We'll do a specific targeted retrieval of known/manually determined citations for this faculty member and use a rake task to harvest those citations from ScienceWire. Once we've made the authorship association for this faculty member, we can either wait for overnight processing to pick them up or send a note to CAP support to ask them to do a directed harvest for those faculty.

Step-by-step guide

Support staff (typically Peter or Grace) generates a spreadsheet that lists the CAP ProfileID and the list of WoSIDs for the faculty member. Support staff (typically Peter or Grace) generates a spreadsheet that lists the CAP ProfileID and the list of WoSIDs for the faculty member. Grace typically manually go into Web of Knowledge (another Clarivate service) to do a manual search to create a search result for the faculty member.

Export the spreadsheet as a tab-delimited file (NOT COMMA!), with WOSID in the first column and cap_profile_id in the second column. Spaces are also fine to separate the columns. You do not have to worry about duplicate citations, the script will only import new citations. You do not need a header. The format of the file **should have carriage returns and line feeds **to separate new lines.
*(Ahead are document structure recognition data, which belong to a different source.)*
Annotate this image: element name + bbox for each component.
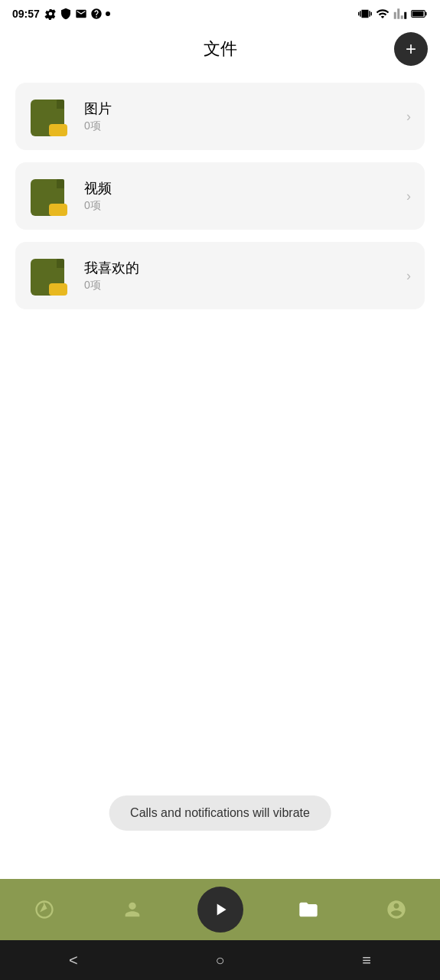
svg-rect-1 [425,12,426,15]
svg-rect-2 [412,11,424,17]
main-content: 图片 0项 › 视频 0项 › [0,70,440,879]
play-icon [210,900,230,920]
file-name-images: 图片 [84,100,400,118]
bottom-nav [0,879,440,940]
shield-icon [60,8,72,20]
help-icon [90,8,103,20]
folder-icon-images [29,95,69,139]
svg-rect-4 [57,100,64,109]
file-count-images: 0项 [84,119,400,133]
back-button[interactable]: < [54,945,93,975]
status-right-icons [358,7,428,21]
folder-icon-favorites [29,254,69,299]
vibrate-toast: Calls and notifications will vibrate [109,795,331,831]
compass-icon [34,899,55,920]
add-button[interactable]: + [394,32,428,66]
file-item-images[interactable]: 图片 0项 › [15,83,425,150]
svg-rect-7 [57,179,64,188]
page-header: 文件 + [0,28,440,70]
wifi-icon [376,7,389,21]
battery-icon [411,8,428,19]
contacts-icon [122,899,143,920]
nav-item-discover[interactable] [21,887,67,933]
file-item-favorites[interactable]: 我喜欢的 0项 › [15,242,425,309]
status-time: 09:57 [12,8,110,20]
chevron-icon-favorites: › [406,268,411,284]
file-icon-images [29,95,72,138]
file-info-videos: 视频 0项 [84,179,400,213]
file-item-videos[interactable]: 视频 0项 › [15,162,425,230]
signal-icon [393,7,407,21]
nav-item-profile[interactable] [373,887,419,933]
menu-button[interactable]: ≡ [347,945,386,975]
mail-icon [75,8,87,20]
chevron-icon-videos: › [406,188,411,204]
status-bar: 09:57 [0,0,440,28]
nav-item-play[interactable] [197,887,243,933]
file-icon-videos [29,175,72,217]
profile-icon [386,899,407,920]
file-name-videos: 视频 [84,179,400,198]
settings-icon [44,8,57,20]
nav-item-contacts[interactable] [109,887,155,933]
file-info-favorites: 我喜欢的 0项 [84,259,400,292]
svg-rect-11 [49,283,67,296]
svg-rect-5 [49,124,67,136]
file-info-images: 图片 0项 [84,100,400,133]
system-nav: < ○ ≡ [0,940,440,980]
files-icon [298,899,319,920]
folder-icon-videos [29,175,69,219]
home-button[interactable]: ○ [200,945,239,975]
page-title: 文件 [204,38,237,60]
nav-item-files[interactable] [285,887,331,933]
file-icon-favorites [29,254,72,297]
file-count-videos: 0项 [84,199,400,213]
status-left-icons [44,8,110,20]
vibrate-icon [358,7,372,21]
file-name-favorites: 我喜欢的 [84,259,400,277]
file-count-favorites: 0项 [84,279,400,292]
notification-dot [106,11,110,16]
svg-rect-8 [49,204,67,216]
chevron-icon-images: › [406,109,411,125]
svg-rect-10 [57,259,64,268]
Use a text editor that is capable of saving files in this way (i.e. both CR and LF).

Example file:

WOS:000408326300020 9554
WOS:000411299200030 9554
WOS:000407495400035 9554
WOS:000406465000026 9554
WOS:000402473900013 9554

Place this file on the server

sftp pub@sul-pub-prod
cd /tmp
put diehn.txt

Run the sw:wos_profile_id_report[path_to_report] rake task from the root of the project:

ssh pub@sul-pub-prod
cd sul-pub/current
RAILS_ENV=production bundle exec rake sw:wos_profile_id_report['/tmp/diehn.txt']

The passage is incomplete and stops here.